### Records drawn from a dataset
+ + + +

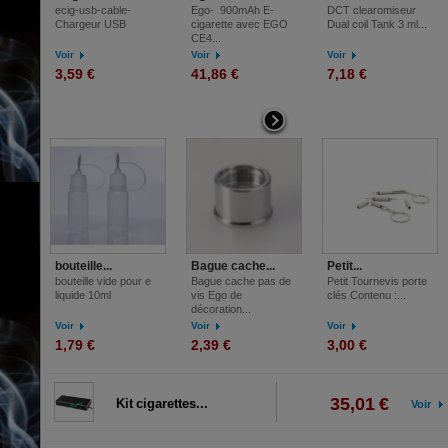
ecig-usb-cable-
Ego- 900mAh E-
DCT clearomiseur
Chargeur USB
cigarette avec EGO
Dual coil Tank 3 ml...
CE4...
Voir
Voir
Voir
3,59 €
41,86 €
7,18 €
bouteille...
Bague cache...
Petit...
bouteille vide pour e
Bague cache pas de
Petit Tournevis porte
liquide 10ml
vis Ego de
clés Contenu :...
décoration...
Voir
Voir
Voir
1,79 €
2,39 €
3,00 €
35,01 €
Kit cigarettes...
Voir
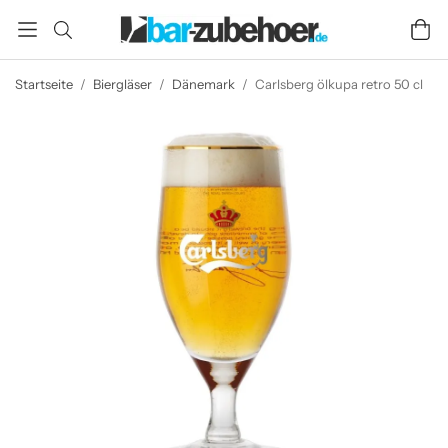
Startseite
/
Biergläser
/
Dänemark
/
Carlsberg ölkupa retro 50 cl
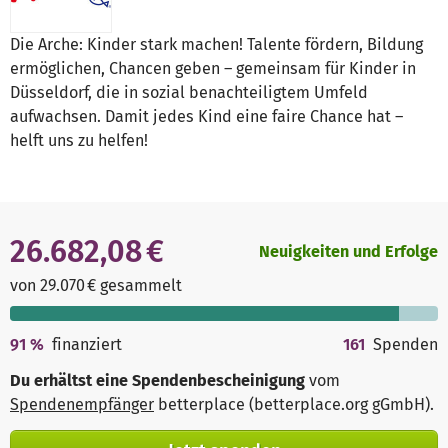
Die Arche: Kinder stark machen! Talente fördern, Bildung
ermöglichen, Chancen geben – gemeinsam für Kinder in
Düsseldorf, die in sozial benachteiligtem Umfeld
aufwachsen. Damit jedes Kind eine faire Chance hat –
helft uns zu helfen!
26.682,08 €
Neuigkeiten und Erfolge
von 29.070 € gesammelt
91
%
finanziert
161
Spenden
Du erhältst eine Spendenbescheinigung
vom
Spendenempfänger
betterplace (betterplace.org gGmbH)
.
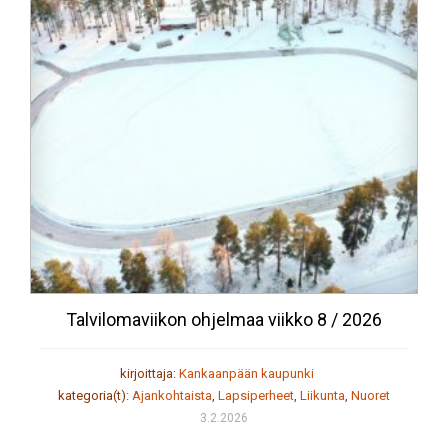
Talvilomaviikon ohjelmaa viikko 8 / 2026
kirjoittaja:
Kankaanpään kaupunki
kategoria(t):
Ajankohtaista
,
Lapsiperheet
,
Liikunta
,
Nuoret
3.2.2026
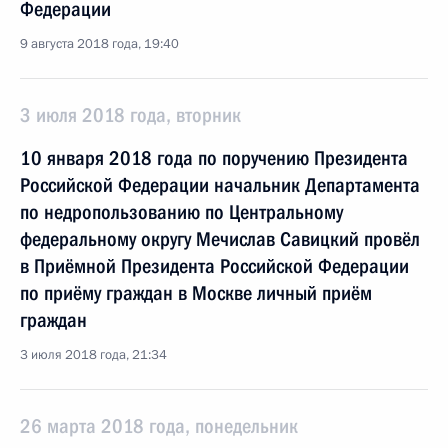
Федерации
9 августа 2018 года, 19:40
3 июля 2018 года, вторник
10 января 2018 года по поручению Президента
Российской Федерации начальник Департамента
по недропользованию по Центральному
федеральному округу Мечислав Савицкий провёл
в Приёмной Президента Российской Федерации
по приёму граждан в Москве личный приём
граждан
3 июля 2018 года, 21:34
26 марта 2018 года, понедельник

+ + + +

### Directions
Take the data above and repeat it exactly, leaving each picture out.

### Finished exercise
ecig-usb-cable-
Ego- 900mAh E-
DCT clearomiseur
Chargeur USB
cigarette avec EGO
Dual coil Tank 3 ml...
CE4...
Voir
Voir
Voir
3,59 €
41,86 €
7,18 €
bouteille...
Bague cache...
Petit...
bouteille vide pour e
Bague cache pas de
Petit Tournevis porte
liquide 10ml
vis Ego de
clés Contenu :...
décoration...
Voir
Voir
Voir
1,79 €
2,39 €
3,00 €
35,01 €
Kit cigarettes...
Voir
Startseite
/
Biergläser
/
Dänemark
/
Carlsberg ölkupa retro 50 cl
Die Arche: Kinder stark machen! Talente fördern, Bildung
ermöglichen, Chancen geben – gemeinsam für Kinder in
Düsseldorf, die in sozial benachteiligtem Umfeld
aufwachsen. Damit jedes Kind eine faire Chance hat –
helft uns zu helfen!
26.682,08 €
Neuigkeiten und Erfolge
von 29.070 € gesammelt
91
%
finanziert
161
Spenden
Du erhältst eine Spendenbescheinigung
vom
Spendenempfänger
betterplace (betterplace.org gGmbH)
.
Talvilomaviikon ohjelmaa viikko 8 / 2026
kirjoittaja:
Kankaanpään kaupunki
kategoria(t):
Ajankohtaista
,
Lapsiperheet
,
Liikunta
,
Nuoret
3.2.2026
Федерации
9 августа 2018 года, 19:40
3 июля 2018 года, вторник
10 января 2018 года по поручению Президента
Российской Федерации начальник Департамента
по недропользованию по Центральному
федеральному округу Мечислав Савицкий провёл
в Приёмной Президента Российской Федерации
по приёму граждан в Москве личный приём
граждан
3 июля 2018 года, 21:34
26 марта 2018 года, понедельник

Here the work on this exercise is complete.